Saved data entries:
Start of Block
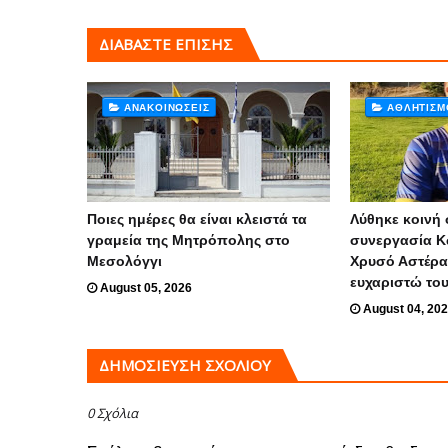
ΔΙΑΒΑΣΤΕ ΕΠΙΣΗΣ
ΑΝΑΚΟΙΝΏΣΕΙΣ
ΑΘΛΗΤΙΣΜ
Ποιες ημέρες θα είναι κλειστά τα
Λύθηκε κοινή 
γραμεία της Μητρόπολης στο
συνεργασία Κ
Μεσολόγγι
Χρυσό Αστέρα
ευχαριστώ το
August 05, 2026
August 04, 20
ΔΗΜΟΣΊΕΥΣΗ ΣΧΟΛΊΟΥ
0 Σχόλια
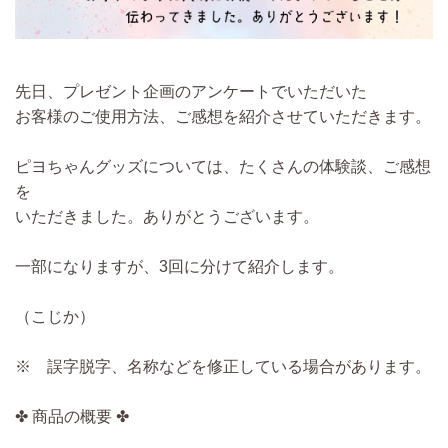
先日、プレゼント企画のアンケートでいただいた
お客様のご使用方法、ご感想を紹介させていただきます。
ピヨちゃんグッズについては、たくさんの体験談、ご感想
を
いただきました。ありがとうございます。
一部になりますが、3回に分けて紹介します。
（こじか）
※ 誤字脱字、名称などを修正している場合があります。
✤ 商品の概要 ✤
End of Block
Exercise aim:
The records above should be written out in full and unchanged, except that pictures are dropped.

Answer to the exercise:
ΔΙΑΒΑΣΤΕ ΕΠΙΣΗΣ
ΑΝΑΚΟΙΝΏΣΕΙΣ
ΑΘΛΗΤΙΣΜ
Ποιες ημέρες θα είναι κλειστά τα
Λύθηκε κοινή 
γραμεία της Μητρόπολης στο
συνεργασία Κ
Μεσολόγγι
Χρυσό Αστέρα
ευχαριστώ το
August 05, 2026
August 04, 20
ΔΗΜΟΣΊΕΥΣΗ ΣΧΟΛΊΟΥ
0 Σχόλια
先日、プレゼント企画のアンケートでいただいた
お客様のご使用方法、ご感想を紹介させていただきます。
ピヨちゃんグッズについては、たくさんの体験談、ご感想
を
いただきました。ありがとうございます。
一部になりますが、3回に分けて紹介します。
（こじか）
※ 誤字脱字、名称などを修正している場合があります。
✤ 商品の概要 ✤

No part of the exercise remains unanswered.